Realtime Speech-to-Text
OvenMediaEngine (OME) version 0.20.0 and later supports real-time automatic subtitles through integration with whisper.cpp. This feature converts live audio streams to text in real time and can optionally translate the recognized speech into English.
For real-time performance, an NVIDIA GPU is strongly recommended. While whisper.cpp can run on the CPU, it may result in latency or incomplete transcription.

Prerequisites
NVIDIA GPU and Driver
Check your GPU and driver status using:
$ nvidia-smi
Fri Oct 10 21:34:25 2025
+-----------------------------------------------------------------------------------------+
| NVIDIA-SMI 580.82.09 Driver Version: 580.82.09 CUDA Version: 13.0 |
+-----------------------------------------+------------------------+----------------------+
| GPU Name Persistence-M | Bus-Id Disp.A | Volatile Uncorr. ECC |
| Fan Temp Perf Pwr:Usage/Cap | Memory-Usage | GPU-Util Compute M. |
| | | MIG M. |
|=========================================+========================+======================|
| 0 NVIDIA GeForce GTX 1060 3GB Off | 00000000:0A:00.0 Off | N/A |
| 53% 29C P8 6W / 120W | 135MiB / 3072MiB | 0% Default |
| | | N/A |
+-----------------------------------------+------------------------+----------------------+
+-----------------------------------------------------------------------------------------+
| Processes: |
| GPU GI CI PID Type Process name GPU Memory |
| ID ID Usage |
|=========================================================================================|
| 0 N/A N/A 1430 C /usr/bin/OvenMediaEngine 60MiB |
| 0 N/A N/A 2017 G /usr/lib/xorg/Xorg 56MiB |
| 0 N/A N/A 2232 G /usr/bin/gnome-shell 5MiB |
+-----------------------------------------------------------------------------------------+
If a driver is not installed, download it from the NVIDIA website or use the helper script provided in the OME repository.
Official driver: https://www.nvidia.com/en-us/drivers/
OME install script: https://github.com/AirenSoft/OvenMediaEngine/blob/master/misc/install_nvidia_driver.sh
The script installs the latest driver.

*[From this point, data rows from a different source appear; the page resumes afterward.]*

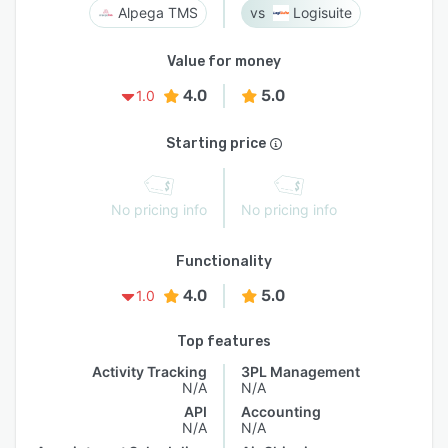
Alpega TMS
Logisuite
Value for money
4.0
5.0
1.0
Starting price
No pricing info
No pricing info
Functionality
4.0
5.0
1.0
Top features
Activity Tracking
3PL Management
N/A
N/A
API
Accounting
N/A
N/A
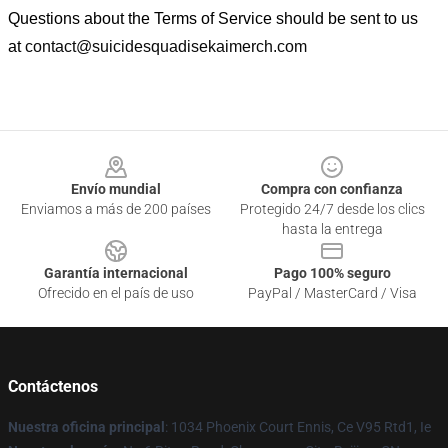
Questions about the Terms of Service should be sent to us
at
contact@suicidesquadisekaimerch.com
Footer
Envío mundial
Compra con confianza
Enviamos a más de 200 países
Protegido 24/7 desde los clics
hasta la entrega
Garantía internacional
Pago 100% seguro
Ofrecido en el país de uso
PayPal / MasterCard / Visa
Contáctenos
Nuestra oficina principal
: 1034 Phoenix Court Ennis, Ce V95 Rtd1, Ie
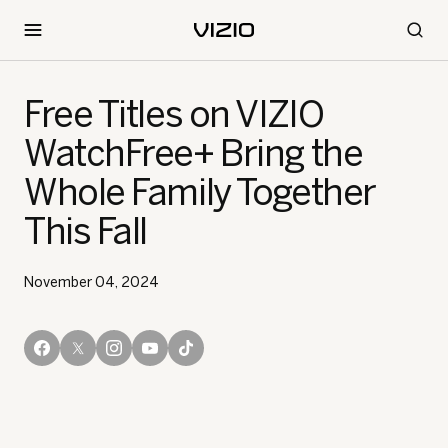
Free Titles on VIZIO
WatchFree+ Bring the
Whole Family Together
This Fall
November 04, 2024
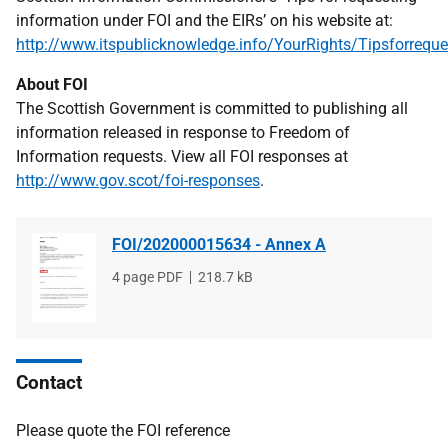
information under FOI and the EIRs’ on his website at:
http://www.itspublicknowledge.info/YourRights/Tipsforreque
About FOI
The Scottish Government is committed to publishing all
information released in response to Freedom of
Information requests. View all FOI responses at
http://www.gov.scot/foi-responses
.
FOI/202000015634 - Annex A
File
4 page PDF
File
218.7 kB
type
size
Contact
Please quote the FOI reference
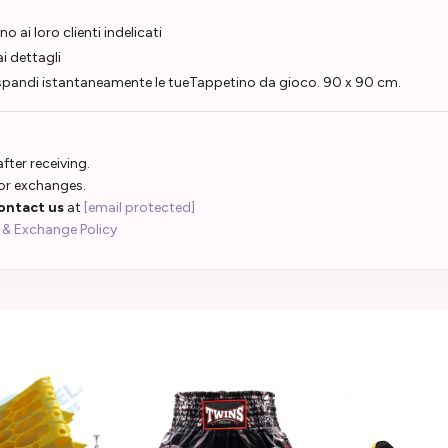
o ai loro clienti indelicati
i dettagli
Espandi istantaneamente le tueTappetino da gioco. 90 x 90 cm.
fter receiving.
 or exchanges.
ontact us
at
[email protected]
 & Exchange Policy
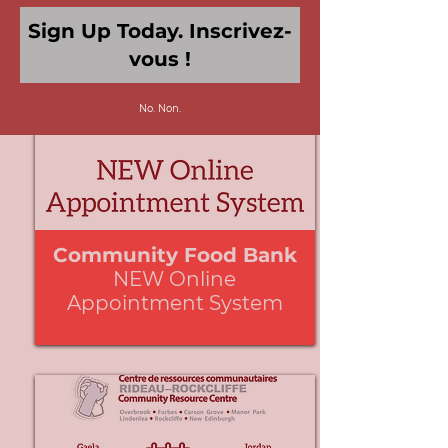
No. Non.
We're
by
SendX
Community Food Bank
NEW Online
Appointment System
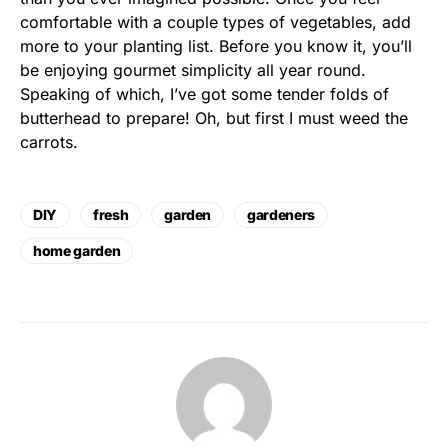
comfortable with a couple types of vegetables, add
more to your planting list. Before you know it, you’ll
be enjoying gourmet simplicity all year round.
Speaking of which, I’ve got some tender folds of
butterhead to prepare! Oh, but first I must weed the
carrots.
DIY
fresh
garden
gardeners
home garden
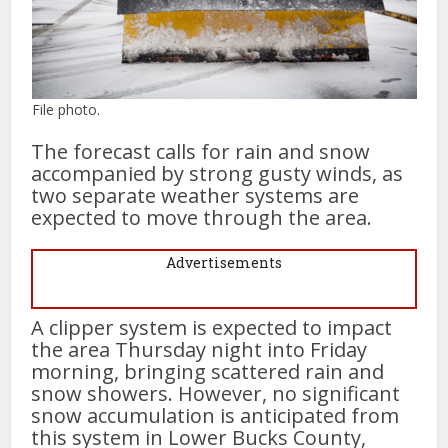
File photo.
The forecast calls for rain and snow
accompanied by strong gusty winds, as
two separate weather systems are
expected to move through the area.
Advertisements
A clipper system is expected to impact
the area Thursday night into Friday
morning, bringing scattered rain and
snow showers. However, no significant
snow accumulation is anticipated from
this system in Lower Bucks County,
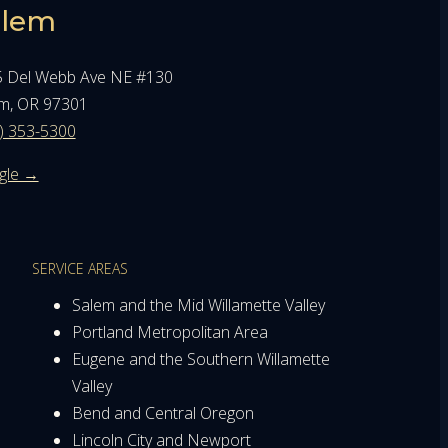
alem
 Del Webb Ave NE #130
m, OR 97301
) 353-5300
gle →
SERVICE AREAS
Salem and the Mid Willamette Valley
Portland Metropolitan Area
Eugene and the Southern Willamette
Valley
Bend and Central Oregon
Lincoln City and Newport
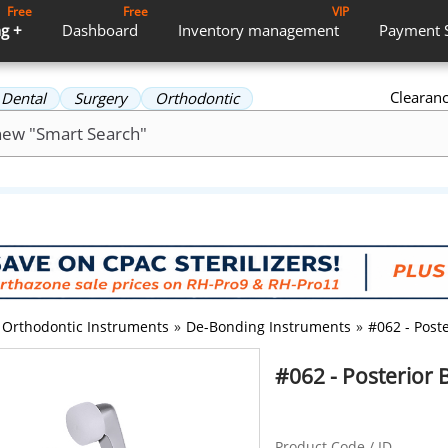
Free
Free
VIP
g +
Dashboard
Inventory
management
Payment
Clearan
Dental
Surgery
Orthodontic
Orthodontic Instruments
»
De-Bonding Instruments
»
#062 - Post
#062 - Posterior 
Product Code / ID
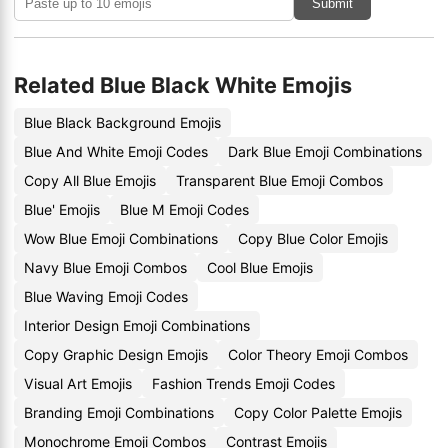
Submit
Related Blue Black White Emojis
Blue Black Background Emojis
Blue And White Emoji Codes
Dark Blue Emoji Combinations
Copy All Blue Emojis
Transparent Blue Emoji Combos
Blue' Emojis
Blue M Emoji Codes
Wow Blue Emoji Combinations
Copy Blue Color Emojis
Navy Blue Emoji Combos
Cool Blue Emojis
Blue Waving Emoji Codes
Interior Design Emoji Combinations
Copy Graphic Design Emojis
Color Theory Emoji Combos
Visual Art Emojis
Fashion Trends Emoji Codes
Branding Emoji Combinations
Copy Color Palette Emojis
Monochrome Emoji Combos
Contrast Emojis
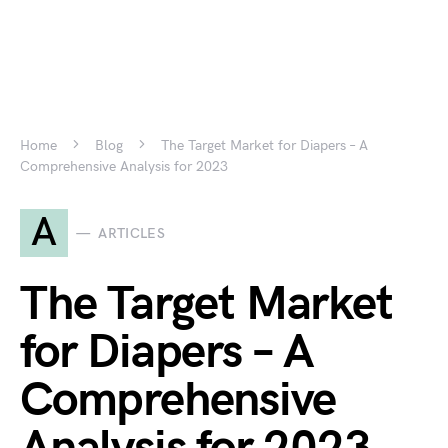
Home
Blog
The Target Market for Diapers – A
Comprehensive Analysis for 2023
A
ARTICLES
The Target Market
for Diapers – A
Comprehensive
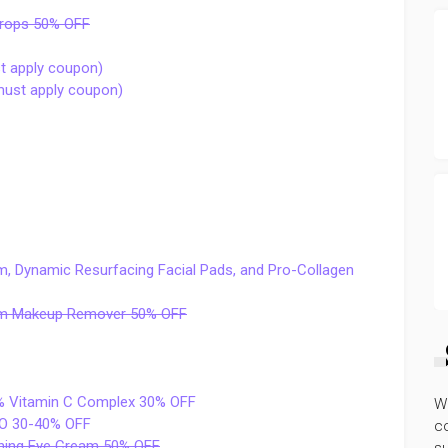
Drops 50% OFF
t apply coupon)
(must apply coupon)
, Dynamic Resurfacing Facial Pads, and Pro-Collagen
alm Makeup Remover 50% OFF
% Vitamin C Complex 30% OFF
W
 TO 30-40% OFF
co
thing Eye Cream 50% OFF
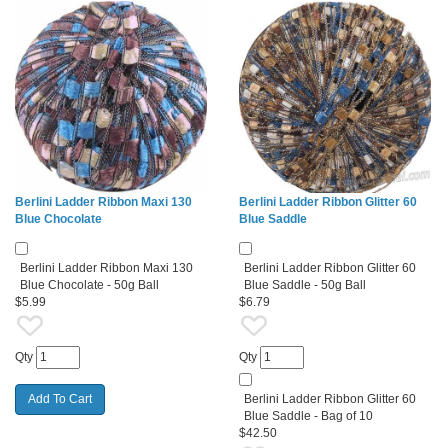
Berlini Ladder Ribbon Maxi 130
Berlini Ladder Ribbon Glitter 60
Blue Chocolate
Blue Saddle
Berlini Ladder Ribbon Maxi 130
Berlini Ladder Ribbon Glitter 60
Blue Chocolate - 50g Ball
Blue Saddle - 50g Ball
$5.99
$6.79
Qty
Qty
Berlini Ladder Ribbon Glitter 60
Blue Saddle - Bag of 10
$42.50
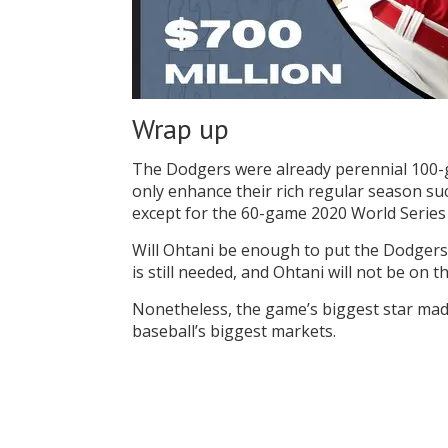
Wrap up
The Dodgers were already perennial 100-ga
only enhance their rich regular season su
except for the 60-game 2020 World Serie
Will Ohtani be enough to put the Dodger
is still needed, and Ohtani will not be on
Nonetheless, the game’s biggest star made
baseball’s biggest markets.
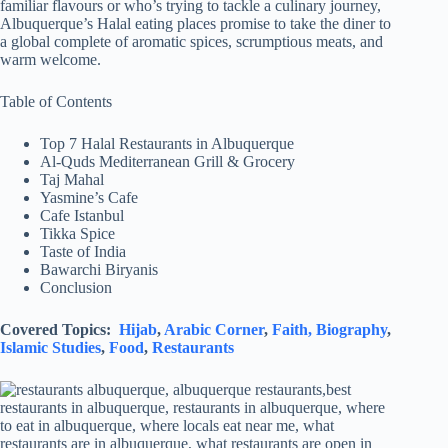
familiar flavours or who’s trying to tackle a culinary journey,
Albuquerque’s Halal eating places promise to take the diner to
a global complete of aromatic spices, scrumptious meats, and
warm welcome.
Table of Contents
Top 7 Halal Restaurants in Albuquerque
Al-Quds Mediterranean Grill & Grocery
Taj Mahal
Yasmine’s Cafe
Cafe Istanbul
Tikka Spice
Taste of India
Bawarchi Biryanis
Conclusion
Covered Topics:
Hijab
,
Arabic Corner
,
Faith,
Biography
,
Islamic Studies
,
Food
,
Restaurants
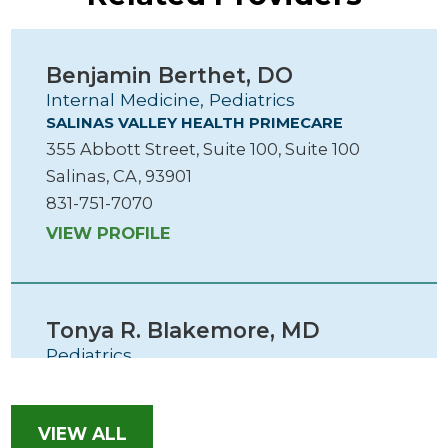
Benjamin Berthet,
DO
Internal Medicine, Pediatrics
SALINAS VALLEY HEALTH PRIMECARE
355 Abbott Street, Suite 100, Suite 100
Salinas, CA, 93901
831-751-7070
VIEW PROFILE
Tonya R. Blakemore,
MD
Pediatrics
SALINAS VALLEY HEALTH PRIMECARE
355 Abbott Street, Suite 100, Suite 100
Salinas, CA, 93901
VIEW ALL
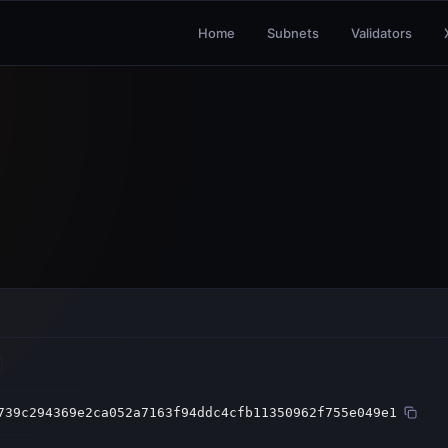
Home
Subnets
Validators
739c294369e2ca052a7163f94ddc4cfb11350962f755e049e1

Ensure your GPU supports the version being installed.
CUDA Toolkit
CUDA Toolkit is required to build whisper.cpp with GPU acceleration.
Download from: https://developer.nvidia.com/cuda-downloads
Use a version that matches your GPU generation.
For example, GeForce 10xx series (e.g., GTX 1060) typically requires CUDA 11.8. Newer toolkits such as 13.x may not support older GPUs.
Build and Install whisper.cpp
Run the latest prerequisites.sh script from the OME source root to build and install whisper.cpp.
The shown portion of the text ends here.